Work task:
Omit the images and reproduce the rest of the entries exactly.

==== Data for review ====

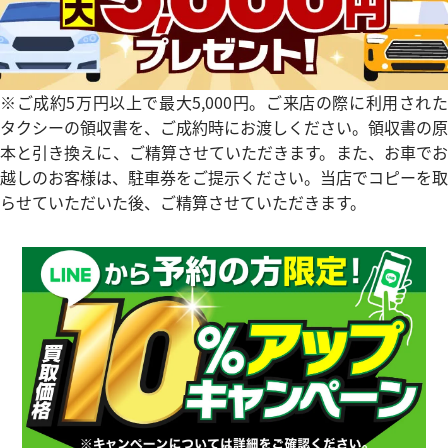
フィリップ コンプリケーション
パテック フィリップ コンプ
※ご成約5万円以上で最大5,000円。ご来店の際に利用された
5170J-001
スケルトン 5180/1R-001
タクシーの領収書を、ご成約時にお渡しください。領収書の原
価格
参考買取価格
本と引き換えに、ご精算させていただきます。また、お車でお
い合わせください
価格はお問い合わせください
越しのお客様は、駐車券をご提示ください。当店でコピーを取
らせていただいた後、ご精算させていただきます。
電話で聞く
電話で聞く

====

Written response:
フィリップ コンプリケーション
パテック フィリップ コンプ
※ご成約5万円以上で最大5,000円。ご来店の際に利用された
5170J-001
スケルトン 5180/1R-001
タクシーの領収書を、ご成約時にお渡しください。領収書の原
価格
参考買取価格
本と引き換えに、ご精算させていただきます。また、お車でお
い合わせください
価格はお問い合わせください
越しのお客様は、駐車券をご提示ください。当店でコピーを取
らせていただいた後、ご精算させていただきます。
電話で聞く
電話で聞く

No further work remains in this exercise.